Leaf coordination between petiole vascular development and water demand in response to elevated CO(2) in tomato plants

The rise in atmospheric CO(2) has a profound impact on plants physiology and performance. Stomatal gas exchange such as reduction in water loss via transpiration and higher photosynthetic rates are among the key plant physiological traits altered by the increase of CO(2). Water acquired in plant roots is transported via the xylem vessels to the shoots. Under conditions of elevated CO(2), water flux decreases due to higher water use efficiency and a decline in stomatal conductance. However, the mechanism by which the shoot vascular development is affected under elevated CO(2) is still largely unclear in herbaceous crops. In the current study, tomato plants were exposed to either 400 or 800 ppm of CO(2) and were analyzed for growth, leaf area, gas exchange rate, and petiole anatomy.
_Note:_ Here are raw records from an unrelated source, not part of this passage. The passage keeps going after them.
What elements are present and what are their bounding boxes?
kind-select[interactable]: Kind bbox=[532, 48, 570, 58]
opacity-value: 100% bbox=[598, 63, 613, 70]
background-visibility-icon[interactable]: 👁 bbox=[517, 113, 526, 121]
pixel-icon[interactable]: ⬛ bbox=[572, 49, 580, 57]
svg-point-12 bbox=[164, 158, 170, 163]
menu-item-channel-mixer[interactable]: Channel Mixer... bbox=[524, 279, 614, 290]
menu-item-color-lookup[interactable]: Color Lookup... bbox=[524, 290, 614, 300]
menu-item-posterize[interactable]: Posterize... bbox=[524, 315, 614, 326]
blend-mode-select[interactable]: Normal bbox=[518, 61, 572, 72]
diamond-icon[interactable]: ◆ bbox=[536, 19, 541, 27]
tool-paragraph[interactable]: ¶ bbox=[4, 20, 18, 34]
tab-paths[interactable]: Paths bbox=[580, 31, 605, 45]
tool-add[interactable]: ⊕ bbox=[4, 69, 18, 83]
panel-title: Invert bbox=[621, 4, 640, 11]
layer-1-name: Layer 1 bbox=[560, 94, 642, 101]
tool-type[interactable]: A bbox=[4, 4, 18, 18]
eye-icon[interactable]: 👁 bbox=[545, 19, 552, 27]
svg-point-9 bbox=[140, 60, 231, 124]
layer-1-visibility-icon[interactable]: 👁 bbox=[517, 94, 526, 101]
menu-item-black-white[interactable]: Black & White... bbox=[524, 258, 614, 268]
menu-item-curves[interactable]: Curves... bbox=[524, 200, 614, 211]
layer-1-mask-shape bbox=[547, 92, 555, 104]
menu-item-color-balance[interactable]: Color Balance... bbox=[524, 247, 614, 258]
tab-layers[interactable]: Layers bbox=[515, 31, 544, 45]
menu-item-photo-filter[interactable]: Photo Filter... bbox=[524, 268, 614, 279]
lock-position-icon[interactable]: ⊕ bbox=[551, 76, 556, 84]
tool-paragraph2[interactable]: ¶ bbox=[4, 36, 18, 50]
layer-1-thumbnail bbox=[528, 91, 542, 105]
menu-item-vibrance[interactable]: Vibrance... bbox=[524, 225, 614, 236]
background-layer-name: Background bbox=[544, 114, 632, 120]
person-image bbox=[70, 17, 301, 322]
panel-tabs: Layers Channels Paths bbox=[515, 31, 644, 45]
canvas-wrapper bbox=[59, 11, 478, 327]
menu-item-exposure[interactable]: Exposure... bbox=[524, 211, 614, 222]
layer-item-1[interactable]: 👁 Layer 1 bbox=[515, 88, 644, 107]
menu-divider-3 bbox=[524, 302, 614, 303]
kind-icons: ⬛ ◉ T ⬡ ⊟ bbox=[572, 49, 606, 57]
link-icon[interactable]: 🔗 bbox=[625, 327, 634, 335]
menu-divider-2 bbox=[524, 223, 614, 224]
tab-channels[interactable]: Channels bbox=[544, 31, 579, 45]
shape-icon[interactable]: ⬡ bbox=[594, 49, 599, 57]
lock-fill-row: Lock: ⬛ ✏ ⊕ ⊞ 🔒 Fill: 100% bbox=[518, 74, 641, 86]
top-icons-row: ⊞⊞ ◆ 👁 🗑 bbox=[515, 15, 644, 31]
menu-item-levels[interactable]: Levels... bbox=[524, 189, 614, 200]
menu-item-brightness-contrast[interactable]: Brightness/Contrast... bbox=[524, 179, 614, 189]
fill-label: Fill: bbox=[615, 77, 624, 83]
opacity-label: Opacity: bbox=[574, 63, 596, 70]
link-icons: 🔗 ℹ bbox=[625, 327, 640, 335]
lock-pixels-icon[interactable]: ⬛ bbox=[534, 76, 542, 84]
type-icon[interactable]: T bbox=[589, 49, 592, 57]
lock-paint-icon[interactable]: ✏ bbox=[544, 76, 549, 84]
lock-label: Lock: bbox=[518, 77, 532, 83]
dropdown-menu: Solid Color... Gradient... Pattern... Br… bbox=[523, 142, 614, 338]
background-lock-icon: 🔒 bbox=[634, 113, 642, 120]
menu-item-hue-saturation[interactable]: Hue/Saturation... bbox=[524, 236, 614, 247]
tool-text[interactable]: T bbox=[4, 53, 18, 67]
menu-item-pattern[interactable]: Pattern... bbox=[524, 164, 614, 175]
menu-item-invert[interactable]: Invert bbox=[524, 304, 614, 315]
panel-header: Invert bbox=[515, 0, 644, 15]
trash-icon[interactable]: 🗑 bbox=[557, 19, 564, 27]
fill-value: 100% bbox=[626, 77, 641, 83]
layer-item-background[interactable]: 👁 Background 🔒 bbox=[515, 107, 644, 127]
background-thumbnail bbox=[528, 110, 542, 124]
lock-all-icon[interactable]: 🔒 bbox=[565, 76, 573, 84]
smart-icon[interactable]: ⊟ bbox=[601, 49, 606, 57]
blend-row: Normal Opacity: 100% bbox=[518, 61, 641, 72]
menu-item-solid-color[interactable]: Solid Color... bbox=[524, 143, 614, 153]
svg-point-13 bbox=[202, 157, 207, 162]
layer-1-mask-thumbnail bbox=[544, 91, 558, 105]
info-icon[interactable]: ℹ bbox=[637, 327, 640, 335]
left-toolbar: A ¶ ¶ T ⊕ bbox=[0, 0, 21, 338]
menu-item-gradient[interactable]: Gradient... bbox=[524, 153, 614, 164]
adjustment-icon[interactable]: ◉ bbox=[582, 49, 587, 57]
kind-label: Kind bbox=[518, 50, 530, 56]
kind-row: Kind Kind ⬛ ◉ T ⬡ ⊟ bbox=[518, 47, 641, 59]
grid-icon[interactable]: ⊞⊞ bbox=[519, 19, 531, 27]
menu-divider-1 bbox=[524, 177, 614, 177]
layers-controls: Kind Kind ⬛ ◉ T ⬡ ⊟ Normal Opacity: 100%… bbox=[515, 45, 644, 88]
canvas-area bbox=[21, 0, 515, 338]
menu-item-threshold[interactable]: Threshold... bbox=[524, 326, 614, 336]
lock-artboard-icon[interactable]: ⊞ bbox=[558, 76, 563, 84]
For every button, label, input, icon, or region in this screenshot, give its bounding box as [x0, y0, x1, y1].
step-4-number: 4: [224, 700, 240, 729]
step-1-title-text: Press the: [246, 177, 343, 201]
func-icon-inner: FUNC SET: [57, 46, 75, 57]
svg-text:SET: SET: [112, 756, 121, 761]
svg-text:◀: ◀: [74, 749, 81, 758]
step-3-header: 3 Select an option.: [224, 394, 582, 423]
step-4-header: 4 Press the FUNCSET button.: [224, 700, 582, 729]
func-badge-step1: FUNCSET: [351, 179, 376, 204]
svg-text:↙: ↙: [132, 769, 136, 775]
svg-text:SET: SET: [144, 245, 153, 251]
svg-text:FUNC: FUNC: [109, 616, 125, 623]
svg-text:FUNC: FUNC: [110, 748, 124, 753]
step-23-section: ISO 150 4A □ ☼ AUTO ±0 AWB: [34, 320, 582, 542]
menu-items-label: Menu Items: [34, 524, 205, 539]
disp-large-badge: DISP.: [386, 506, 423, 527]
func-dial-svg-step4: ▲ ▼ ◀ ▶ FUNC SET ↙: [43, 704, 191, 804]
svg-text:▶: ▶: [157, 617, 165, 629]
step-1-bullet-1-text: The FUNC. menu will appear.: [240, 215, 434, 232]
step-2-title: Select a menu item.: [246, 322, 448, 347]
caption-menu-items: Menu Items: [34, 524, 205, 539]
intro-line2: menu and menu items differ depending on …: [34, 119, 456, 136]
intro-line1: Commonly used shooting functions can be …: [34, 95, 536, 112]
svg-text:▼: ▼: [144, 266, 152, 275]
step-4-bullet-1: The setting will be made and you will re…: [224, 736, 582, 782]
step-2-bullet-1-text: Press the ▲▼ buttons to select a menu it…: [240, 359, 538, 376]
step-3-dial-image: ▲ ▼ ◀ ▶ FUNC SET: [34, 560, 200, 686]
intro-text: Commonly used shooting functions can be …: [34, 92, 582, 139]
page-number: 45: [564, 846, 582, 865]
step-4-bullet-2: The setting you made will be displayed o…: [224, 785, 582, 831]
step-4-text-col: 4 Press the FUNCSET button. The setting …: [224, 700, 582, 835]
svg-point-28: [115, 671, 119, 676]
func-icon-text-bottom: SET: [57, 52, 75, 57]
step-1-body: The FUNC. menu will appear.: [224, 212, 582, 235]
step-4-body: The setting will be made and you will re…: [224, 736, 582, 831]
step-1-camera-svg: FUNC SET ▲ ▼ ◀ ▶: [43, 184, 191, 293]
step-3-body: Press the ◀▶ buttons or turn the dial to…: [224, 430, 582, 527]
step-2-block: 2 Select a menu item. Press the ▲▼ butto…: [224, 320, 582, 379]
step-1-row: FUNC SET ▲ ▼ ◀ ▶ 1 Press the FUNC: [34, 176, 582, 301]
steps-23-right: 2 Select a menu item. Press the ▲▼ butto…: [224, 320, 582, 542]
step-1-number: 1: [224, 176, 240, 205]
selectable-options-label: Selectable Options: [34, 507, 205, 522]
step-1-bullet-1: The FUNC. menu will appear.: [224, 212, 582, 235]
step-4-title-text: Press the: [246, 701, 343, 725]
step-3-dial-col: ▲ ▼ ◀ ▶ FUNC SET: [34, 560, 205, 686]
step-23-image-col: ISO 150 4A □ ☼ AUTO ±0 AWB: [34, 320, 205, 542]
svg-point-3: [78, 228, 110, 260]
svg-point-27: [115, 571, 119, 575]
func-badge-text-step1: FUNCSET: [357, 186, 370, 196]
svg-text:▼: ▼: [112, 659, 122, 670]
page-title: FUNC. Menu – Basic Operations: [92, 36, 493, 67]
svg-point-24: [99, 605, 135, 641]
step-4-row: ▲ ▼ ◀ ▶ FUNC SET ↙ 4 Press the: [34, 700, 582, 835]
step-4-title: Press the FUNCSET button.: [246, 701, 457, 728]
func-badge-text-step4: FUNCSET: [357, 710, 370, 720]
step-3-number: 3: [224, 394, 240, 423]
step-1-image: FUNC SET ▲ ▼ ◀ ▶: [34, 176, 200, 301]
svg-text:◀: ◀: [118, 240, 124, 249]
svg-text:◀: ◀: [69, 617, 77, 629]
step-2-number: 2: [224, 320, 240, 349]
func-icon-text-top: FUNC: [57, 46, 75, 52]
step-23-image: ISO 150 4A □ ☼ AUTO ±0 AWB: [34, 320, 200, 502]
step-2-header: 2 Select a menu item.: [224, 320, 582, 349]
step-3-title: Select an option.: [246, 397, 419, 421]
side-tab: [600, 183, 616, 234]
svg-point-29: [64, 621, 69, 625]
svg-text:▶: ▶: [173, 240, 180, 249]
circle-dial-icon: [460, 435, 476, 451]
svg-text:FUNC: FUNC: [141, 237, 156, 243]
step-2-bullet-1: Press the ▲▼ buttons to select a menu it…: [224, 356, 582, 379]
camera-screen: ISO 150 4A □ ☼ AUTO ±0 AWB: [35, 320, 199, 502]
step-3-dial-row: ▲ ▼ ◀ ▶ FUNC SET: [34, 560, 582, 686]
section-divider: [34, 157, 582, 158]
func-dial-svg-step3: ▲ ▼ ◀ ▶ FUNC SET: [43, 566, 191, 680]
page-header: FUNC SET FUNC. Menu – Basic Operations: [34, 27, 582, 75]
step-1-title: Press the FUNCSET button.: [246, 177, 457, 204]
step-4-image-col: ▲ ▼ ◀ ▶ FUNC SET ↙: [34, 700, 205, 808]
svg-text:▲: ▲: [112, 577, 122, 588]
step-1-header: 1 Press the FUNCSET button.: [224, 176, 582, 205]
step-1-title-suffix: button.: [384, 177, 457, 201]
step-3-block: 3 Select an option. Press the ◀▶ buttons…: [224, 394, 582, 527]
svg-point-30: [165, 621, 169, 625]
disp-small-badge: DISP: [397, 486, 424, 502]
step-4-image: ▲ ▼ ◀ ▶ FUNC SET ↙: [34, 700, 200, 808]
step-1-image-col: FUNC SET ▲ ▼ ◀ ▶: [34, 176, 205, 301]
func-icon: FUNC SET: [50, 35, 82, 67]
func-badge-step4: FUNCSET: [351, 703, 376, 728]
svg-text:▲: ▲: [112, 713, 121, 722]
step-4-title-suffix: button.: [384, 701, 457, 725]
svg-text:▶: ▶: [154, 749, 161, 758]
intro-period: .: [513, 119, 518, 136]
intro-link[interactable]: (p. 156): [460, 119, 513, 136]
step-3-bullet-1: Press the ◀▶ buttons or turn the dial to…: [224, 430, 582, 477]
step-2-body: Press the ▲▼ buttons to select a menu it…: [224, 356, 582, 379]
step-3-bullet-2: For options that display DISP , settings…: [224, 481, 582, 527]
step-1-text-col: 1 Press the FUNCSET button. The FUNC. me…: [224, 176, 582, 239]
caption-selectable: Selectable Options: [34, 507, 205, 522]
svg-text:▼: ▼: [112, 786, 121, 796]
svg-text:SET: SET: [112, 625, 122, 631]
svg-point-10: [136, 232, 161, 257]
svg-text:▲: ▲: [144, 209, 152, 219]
Elevated CO(2) caused a reduction in metaxylem vessel diameter, which in turn, decreased leaf theatrical conductivity by 400% as compared with plants grown under ambient CO(2). This work links anatomical changes in the petioles to the rise in atmospheric CO(2) and water use. Plant water demand declined under elevated CO(2), while photosynthesis increased. Thus, the decrease in leaf specific conductivity was attributed to lower water consumption in leaf gas exchange and, by extension, to higher leaf water use efficiency. As the global climate changes and water scarcity becomes more common, such anatomical alterations caused by elevated CO(2) may affect plant response to water limitation. Further research on petiole anatomical alterations under conditions of combined climate change factors such as drought and heat with elevated CO(2) may assist in clarifying the responses expected by future climate scenarios.